Would you copy all lines in the data that contain the word "chien"?

*** Opening Provided data ***

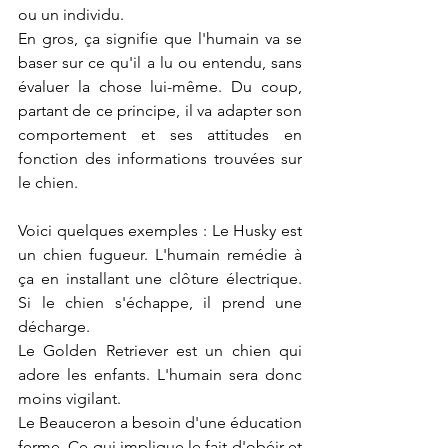
ou un individu.
En gros, ça signifie que l'humain va se 
baser sur ce qu'il a lu ou entendu, sans 
évaluer la chose lui-même. Du coup, 
partant de ce principe, il va adapter son 
comportement et ses attitudes en 
fonction des informations trouvées sur 
le chien.
Voici quelques exemples : Le Husky est 
un chien fugueur. L'humain remédie à 
ça en installant une clôture électrique. 
Si le chien s'échappe, il prend une 
décharge. 
Le Golden Retriever est un chien qui 
adore les enfants. L'humain sera donc 
moins vigilant.
Le Beauceron a besoin d'une éducation 
ferme. Ce qui implique le fait d'obéir et 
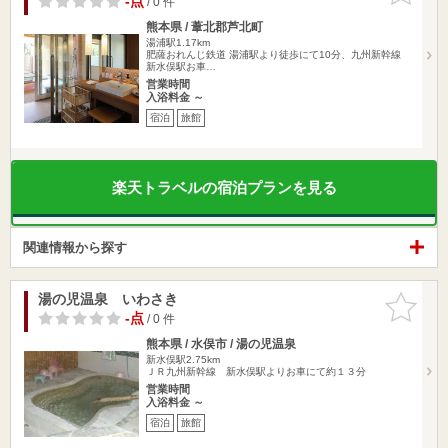
-点
/ 0 件
熊本県 / 葦北郡芦北町
湯浦駅1.17km
肥薩おれんじ鉄道 湯浦駅より徒歩にて10分、九州新幹線
新水俣駅お車…
営業時間
入浴料金 ～
宿泊
旅館
楽天トラベルの宿泊プランを見る
関連情報から探す
湯の児温泉 いわさき
お気に入
りに追加
-点
/ 0 件
熊本県 / 水俣市 / 湯の児温泉
新水俣駅2.75km
ＪＲ九州新幹線 新水俣駅よりお車にて約１３分
営業時間
入浴料金 ～
宿泊
旅館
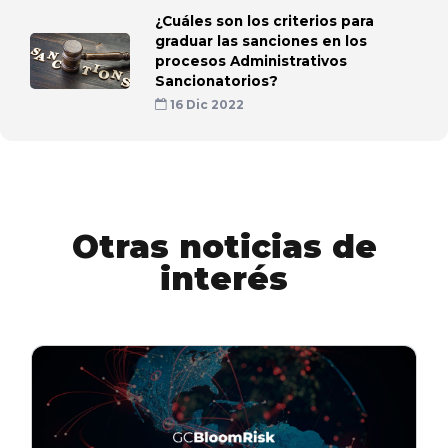
¿Cuáles son los criterios para
graduar las sanciones en los
procesos Administrativos
Sancionatorios?
16 Dic 2022
Otras noticias de
interés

*** Closing Provided data ***

Task output:
le chien.
un chien fugueur. L'humain remédie à 
Si le chien s'échappe, il prend une 
Le Golden Retriever est un chien qui 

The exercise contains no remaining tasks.